К счастью для пана Володыевского, ночь и буря с проливным дождем приостановили наступление, но зато у осажденных оставалось в распоряжении не более двух квадратных верст луга, поросшего ветлой, между полукругом радзивилловских войск и рекой, которую караулили с другого берега шотландцы.

На следующий день, едва ранний рассвет залил беловатой мутью ветлы, полки двинулись вперед, дошли до реки и остановились в немом изумлении.

Пан Володыевский сквозь землю провалился – в чаще кустарника не было ни души.

Онемел от изумления и гетман, и настоящие громы разразились над головами офицеров, карауливших переправу. И снова с князем случился такой сильный приступ астмы, что присутствующие опасались за его жизнь. Но гнев превозмог даже астму. Двух офицеров, которым поручен был надзор за переправой, приказано было расстрелять, но Гангоф упросил все-таки князя узнать прежде, каким образом зверь выбрался из западни.

Оказалось, что Володыевский, пользуясь темнотой и дождем, переправил весь полк через реку и проскользнул около правого крыла радзивилловских войск. Несколько завязших в болоте лошадей указывали место, где он переправился на правый берег.

По дальнейшим следам легко можно было догадаться, что он полным маршем направился в сторону Кейдан.
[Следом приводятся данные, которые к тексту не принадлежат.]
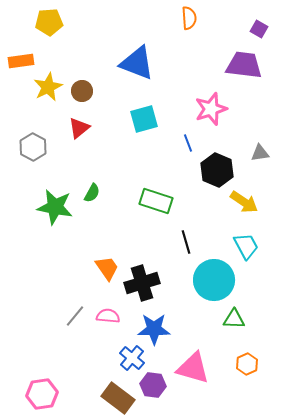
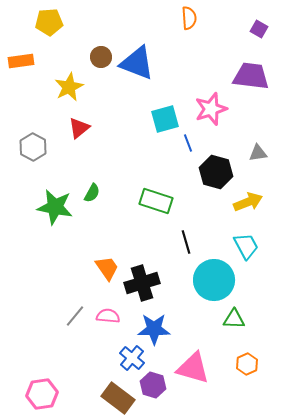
purple trapezoid: moved 7 px right, 11 px down
yellow star: moved 21 px right
brown circle: moved 19 px right, 34 px up
cyan square: moved 21 px right
gray triangle: moved 2 px left
black hexagon: moved 1 px left, 2 px down; rotated 8 degrees counterclockwise
yellow arrow: moved 4 px right; rotated 56 degrees counterclockwise
purple hexagon: rotated 10 degrees clockwise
Гетман тотчас же понял, что он хотел пробраться к Гороткевичу и Якову Кмицицу на Полесье.

Но, проходя мимо Кейдан, не подожжет ли он город и не ограбит ли замок?
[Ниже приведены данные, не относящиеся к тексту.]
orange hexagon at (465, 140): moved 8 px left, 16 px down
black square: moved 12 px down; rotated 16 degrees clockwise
Сердце князя сжалось от страшного беспокойства. Большая часть наличных его денег и драгоценностей хранилась в Кейданах. Кмициц, правда, должен был отправить пехоту для их защиты, но если он этого еще не сделал, то неукрепленный замок легко мог стать добычей дерзкого полковника. Радзивилл не сомневался, что у Володыевского хватит храбрости поднять руку даже на его резиденцию. Для этого у него и времени было достаточно, ибо, ускользнув в начале ночи, он оставил погоню, по крайней мере, в шести часах расстояния за собою.
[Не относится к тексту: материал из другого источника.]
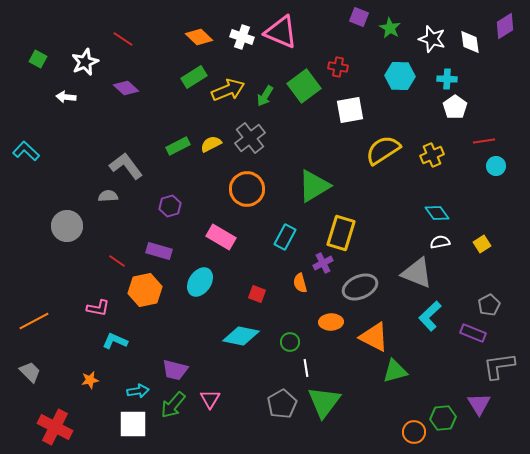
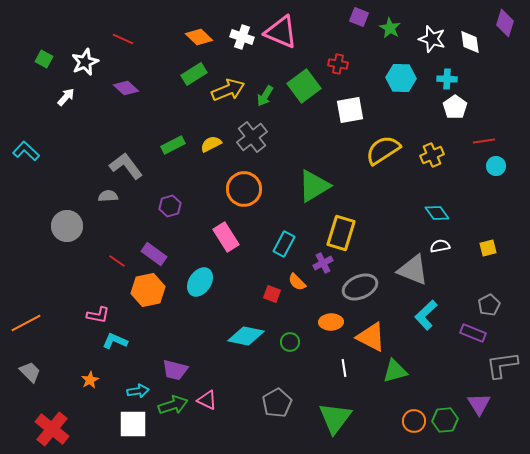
purple diamond at (505, 26): moved 3 px up; rotated 40 degrees counterclockwise
red line at (123, 39): rotated 10 degrees counterclockwise
green square at (38, 59): moved 6 px right
red cross at (338, 67): moved 3 px up
cyan hexagon at (400, 76): moved 1 px right, 2 px down
green rectangle at (194, 77): moved 3 px up
white arrow at (66, 97): rotated 126 degrees clockwise
gray cross at (250, 138): moved 2 px right, 1 px up
green rectangle at (178, 146): moved 5 px left, 1 px up
orange circle at (247, 189): moved 3 px left
pink rectangle at (221, 237): moved 5 px right; rotated 28 degrees clockwise
cyan rectangle at (285, 237): moved 1 px left, 7 px down
white semicircle at (440, 242): moved 4 px down
yellow square at (482, 244): moved 6 px right, 4 px down; rotated 18 degrees clockwise
purple rectangle at (159, 251): moved 5 px left, 3 px down; rotated 20 degrees clockwise
gray triangle at (417, 273): moved 4 px left, 3 px up
orange semicircle at (300, 283): moved 3 px left, 1 px up; rotated 30 degrees counterclockwise
orange hexagon at (145, 290): moved 3 px right
red square at (257, 294): moved 15 px right
pink L-shape at (98, 308): moved 7 px down
cyan L-shape at (430, 316): moved 4 px left, 1 px up
orange line at (34, 321): moved 8 px left, 2 px down
cyan diamond at (241, 336): moved 5 px right
orange triangle at (374, 337): moved 3 px left
gray L-shape at (499, 366): moved 3 px right, 1 px up
white line at (306, 368): moved 38 px right
orange star at (90, 380): rotated 18 degrees counterclockwise
pink triangle at (210, 399): moved 3 px left, 1 px down; rotated 35 degrees counterclockwise
green triangle at (324, 402): moved 11 px right, 16 px down
gray pentagon at (282, 404): moved 5 px left, 1 px up
green arrow at (173, 405): rotated 148 degrees counterclockwise
green hexagon at (443, 418): moved 2 px right, 2 px down
red cross at (55, 427): moved 3 px left, 2 px down; rotated 12 degrees clockwise
orange circle at (414, 432): moved 11 px up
Во всяком случае, приходилось спешить на спасение Кейдан. Князь оставил пехоту и отправился со всей конницей.

Прибыв в Кейданы, он не застал Кмицица, но все нашел в порядке, и мнение, составленное им об исполнительности молодого полковника, еще более укрепилось в нем при виде заново возведенных укреплений, на которых были расставлены полевые орудия. В тот же день он осматривал их вместе с Гангофом, а вечером сказал ему:

– Он сделал это по собственному соображению, без моего приказания, и сделал так хорошо, что можно будет защищаться даже против артиллерии. Если этот человек не свернет себе шеи, то он может пойти далеко.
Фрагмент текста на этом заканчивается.